The FASEE extends the classical ASEE by introducing the fuzzy set theory and linguistic quantifier. This allows the ASEE to be able to address the uncertainty caused by imprecise, ambiguous, incomplete and approximate information. Besides, the FASEE method adopts the theory of approximate reasoning introduced by Zadeh [26], which is a powerful approach in reasoning under uncertainty. The approximate reasoning theory is characterized by three main features: fuzzy sets as the primary knowledge structure, fuzziness in reasoning process and non-unique solution.
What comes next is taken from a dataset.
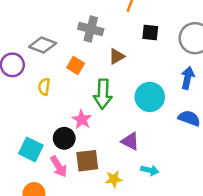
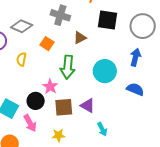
black square: (150, 32) -> (107, 20), size x1.5
brown square: (87, 161) -> (64, 107), moved
cyan arrow: (150, 170) -> (102, 129), turned 48
yellow star: (114, 179) -> (58, 135), moved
In this respect, the authors of FASEE use fuzzy sets to describe the software projects, propose a fuzzy similarity measure based on parameterized Regular Increasing Monotone (RIM) linguistic quantifiers [27], use the fuzzy set “most similar” to select the closest historical projects to the new project, and finally derive a crisp estimate for the new project based on the efforts of the closest historical projects.

Subsequently, the FASEE approach has gained several enhancements to address several limitations. the authors of [[28], [29]] propose an extension of the FASEE approach to correctly handle the categorical attributes. Also, a substantiated guideline, is provided by [30], for constructing a FASEE model using datasets with missing values. Moreover, the authors of [31] provide an enhancement of FASEE by introducing a learning technique in the adaptation step, which learn the adequate number of similar projects that will be used to derive an optimal estimate for a new project. Another work by [32] investigated the potential of Fuzzy and Classical Analogy ensemble techniques in increasing the estimation accuracy.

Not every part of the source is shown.